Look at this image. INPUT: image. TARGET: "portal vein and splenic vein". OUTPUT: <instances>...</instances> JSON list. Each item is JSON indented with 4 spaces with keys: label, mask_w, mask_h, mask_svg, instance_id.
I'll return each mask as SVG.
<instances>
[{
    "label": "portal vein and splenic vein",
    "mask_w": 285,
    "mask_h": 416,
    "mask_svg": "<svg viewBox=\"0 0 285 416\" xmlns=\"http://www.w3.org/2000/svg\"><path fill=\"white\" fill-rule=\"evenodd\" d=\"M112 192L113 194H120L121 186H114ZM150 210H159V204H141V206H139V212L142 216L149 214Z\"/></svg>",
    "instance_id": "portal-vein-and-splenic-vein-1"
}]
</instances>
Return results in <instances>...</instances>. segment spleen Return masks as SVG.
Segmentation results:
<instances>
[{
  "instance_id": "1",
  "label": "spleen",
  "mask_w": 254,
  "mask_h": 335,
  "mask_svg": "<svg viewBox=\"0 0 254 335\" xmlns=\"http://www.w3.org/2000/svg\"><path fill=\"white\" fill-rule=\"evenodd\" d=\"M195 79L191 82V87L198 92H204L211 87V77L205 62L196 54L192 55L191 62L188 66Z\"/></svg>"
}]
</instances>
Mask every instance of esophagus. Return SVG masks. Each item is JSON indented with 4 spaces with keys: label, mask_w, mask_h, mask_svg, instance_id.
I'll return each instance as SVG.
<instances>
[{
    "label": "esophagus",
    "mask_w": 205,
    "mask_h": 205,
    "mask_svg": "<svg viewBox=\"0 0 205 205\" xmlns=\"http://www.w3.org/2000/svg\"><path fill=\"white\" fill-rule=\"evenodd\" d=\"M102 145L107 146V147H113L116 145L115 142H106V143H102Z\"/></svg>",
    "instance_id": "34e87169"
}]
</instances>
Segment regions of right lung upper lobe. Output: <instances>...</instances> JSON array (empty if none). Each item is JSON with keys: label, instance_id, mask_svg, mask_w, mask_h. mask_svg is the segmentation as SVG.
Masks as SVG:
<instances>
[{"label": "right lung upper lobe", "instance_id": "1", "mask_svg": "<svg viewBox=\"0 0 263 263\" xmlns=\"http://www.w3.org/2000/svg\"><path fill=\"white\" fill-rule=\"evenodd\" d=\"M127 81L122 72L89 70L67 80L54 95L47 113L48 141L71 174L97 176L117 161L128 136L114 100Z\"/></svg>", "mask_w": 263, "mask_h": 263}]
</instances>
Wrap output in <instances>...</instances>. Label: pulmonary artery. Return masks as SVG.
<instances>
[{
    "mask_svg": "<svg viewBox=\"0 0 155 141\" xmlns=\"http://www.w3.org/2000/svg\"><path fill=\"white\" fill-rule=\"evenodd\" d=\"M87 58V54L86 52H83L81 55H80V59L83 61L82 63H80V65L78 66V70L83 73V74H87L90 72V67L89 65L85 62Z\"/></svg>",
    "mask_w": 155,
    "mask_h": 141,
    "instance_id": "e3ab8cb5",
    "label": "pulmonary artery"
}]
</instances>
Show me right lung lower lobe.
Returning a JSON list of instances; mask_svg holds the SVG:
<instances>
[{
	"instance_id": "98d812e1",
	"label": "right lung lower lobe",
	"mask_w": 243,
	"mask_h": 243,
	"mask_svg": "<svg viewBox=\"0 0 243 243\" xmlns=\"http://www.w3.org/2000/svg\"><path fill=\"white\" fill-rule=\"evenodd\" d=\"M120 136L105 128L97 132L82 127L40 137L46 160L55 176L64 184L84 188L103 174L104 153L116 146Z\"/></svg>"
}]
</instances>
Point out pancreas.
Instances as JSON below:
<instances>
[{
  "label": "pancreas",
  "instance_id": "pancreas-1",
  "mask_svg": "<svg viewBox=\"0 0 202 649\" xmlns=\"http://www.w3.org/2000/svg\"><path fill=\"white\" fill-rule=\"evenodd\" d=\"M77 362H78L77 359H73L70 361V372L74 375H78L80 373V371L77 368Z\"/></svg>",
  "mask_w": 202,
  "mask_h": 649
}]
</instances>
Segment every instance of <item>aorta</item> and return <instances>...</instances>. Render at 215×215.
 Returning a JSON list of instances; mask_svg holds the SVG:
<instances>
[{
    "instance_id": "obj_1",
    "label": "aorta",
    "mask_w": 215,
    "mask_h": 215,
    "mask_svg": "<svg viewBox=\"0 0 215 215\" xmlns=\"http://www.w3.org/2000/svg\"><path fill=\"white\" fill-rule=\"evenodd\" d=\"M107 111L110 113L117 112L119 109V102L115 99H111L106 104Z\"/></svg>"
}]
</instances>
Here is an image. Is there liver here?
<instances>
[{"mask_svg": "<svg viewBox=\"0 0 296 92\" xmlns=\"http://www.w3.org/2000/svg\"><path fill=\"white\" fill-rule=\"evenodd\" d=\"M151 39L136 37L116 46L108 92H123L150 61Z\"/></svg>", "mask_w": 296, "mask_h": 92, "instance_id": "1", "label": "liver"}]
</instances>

▸ Exercise objective:
Give back each entry so that it matches the original word for word.

▸ Answer section:
Look at this image. INPUT: image. TARGET: "portal vein and splenic vein". OUTPUT: <instances>...</instances> JSON list. Each item is JSON indented with 4 spaces with keys: label, mask_w, mask_h, mask_svg, instance_id.
I'll return each mask as SVG.
<instances>
[{
    "label": "portal vein and splenic vein",
    "mask_w": 285,
    "mask_h": 416,
    "mask_svg": "<svg viewBox=\"0 0 285 416\" xmlns=\"http://www.w3.org/2000/svg\"><path fill=\"white\" fill-rule=\"evenodd\" d=\"M112 192L113 194H120L121 186H114ZM150 210H159V204H141V206H139V212L142 216L149 214Z\"/></svg>",
    "instance_id": "portal-vein-and-splenic-vein-1"
}]
</instances>
Return results in <instances>...</instances>. segment spleen Return masks as SVG.
Segmentation results:
<instances>
[{
  "instance_id": "1",
  "label": "spleen",
  "mask_w": 254,
  "mask_h": 335,
  "mask_svg": "<svg viewBox=\"0 0 254 335\" xmlns=\"http://www.w3.org/2000/svg\"><path fill=\"white\" fill-rule=\"evenodd\" d=\"M195 79L191 82V87L198 92H204L211 87V77L205 62L196 54L192 55L191 62L188 66Z\"/></svg>"
}]
</instances>
Mask every instance of esophagus. Return SVG masks. Each item is JSON indented with 4 spaces with keys: label, mask_w, mask_h, mask_svg, instance_id.
I'll return each instance as SVG.
<instances>
[{
    "label": "esophagus",
    "mask_w": 205,
    "mask_h": 205,
    "mask_svg": "<svg viewBox=\"0 0 205 205\" xmlns=\"http://www.w3.org/2000/svg\"><path fill=\"white\" fill-rule=\"evenodd\" d=\"M102 145L107 146V147H113L116 145L115 142H106V143H102Z\"/></svg>",
    "instance_id": "34e87169"
}]
</instances>
Segment regions of right lung upper lobe. Output: <instances>...</instances> JSON array (empty if none). Each item is JSON with keys: label, instance_id, mask_svg, mask_w, mask_h. mask_svg is the segmentation as SVG.
Masks as SVG:
<instances>
[{"label": "right lung upper lobe", "instance_id": "1", "mask_svg": "<svg viewBox=\"0 0 263 263\" xmlns=\"http://www.w3.org/2000/svg\"><path fill=\"white\" fill-rule=\"evenodd\" d=\"M127 81L122 72L89 70L67 80L54 95L47 113L48 141L71 174L97 176L117 161L128 136L114 100Z\"/></svg>", "mask_w": 263, "mask_h": 263}]
</instances>
Wrap output in <instances>...</instances>. Label: pulmonary artery. Return masks as SVG.
<instances>
[{
    "mask_svg": "<svg viewBox=\"0 0 155 141\" xmlns=\"http://www.w3.org/2000/svg\"><path fill=\"white\" fill-rule=\"evenodd\" d=\"M87 58V54L86 52H83L81 55H80V59L83 61L82 63H80V65L78 66V70L83 73V74H87L90 72V67L89 65L85 62Z\"/></svg>",
    "mask_w": 155,
    "mask_h": 141,
    "instance_id": "e3ab8cb5",
    "label": "pulmonary artery"
}]
</instances>
Show me right lung lower lobe.
Returning a JSON list of instances; mask_svg holds the SVG:
<instances>
[{
	"instance_id": "98d812e1",
	"label": "right lung lower lobe",
	"mask_w": 243,
	"mask_h": 243,
	"mask_svg": "<svg viewBox=\"0 0 243 243\" xmlns=\"http://www.w3.org/2000/svg\"><path fill=\"white\" fill-rule=\"evenodd\" d=\"M120 136L105 128L97 132L82 127L40 137L46 160L55 176L64 184L84 188L103 174L104 153L116 146Z\"/></svg>"
}]
</instances>
Point out pancreas.
Instances as JSON below:
<instances>
[{
  "label": "pancreas",
  "instance_id": "pancreas-1",
  "mask_svg": "<svg viewBox=\"0 0 202 649\" xmlns=\"http://www.w3.org/2000/svg\"><path fill=\"white\" fill-rule=\"evenodd\" d=\"M77 362H78L77 359H73L70 361V372L74 375H78L80 373V371L77 368Z\"/></svg>",
  "mask_w": 202,
  "mask_h": 649
}]
</instances>
Segment every instance of <item>aorta</item> and return <instances>...</instances>. Render at 215×215.
 Returning a JSON list of instances; mask_svg holds the SVG:
<instances>
[{
    "instance_id": "obj_1",
    "label": "aorta",
    "mask_w": 215,
    "mask_h": 215,
    "mask_svg": "<svg viewBox=\"0 0 215 215\" xmlns=\"http://www.w3.org/2000/svg\"><path fill=\"white\" fill-rule=\"evenodd\" d=\"M107 111L110 113L117 112L119 109V102L115 99H111L106 104Z\"/></svg>"
}]
</instances>
Here is an image. Is there liver here?
<instances>
[{"mask_svg": "<svg viewBox=\"0 0 296 92\" xmlns=\"http://www.w3.org/2000/svg\"><path fill=\"white\" fill-rule=\"evenodd\" d=\"M151 39L136 37L116 46L108 92H123L150 61Z\"/></svg>", "mask_w": 296, "mask_h": 92, "instance_id": "1", "label": "liver"}]
</instances>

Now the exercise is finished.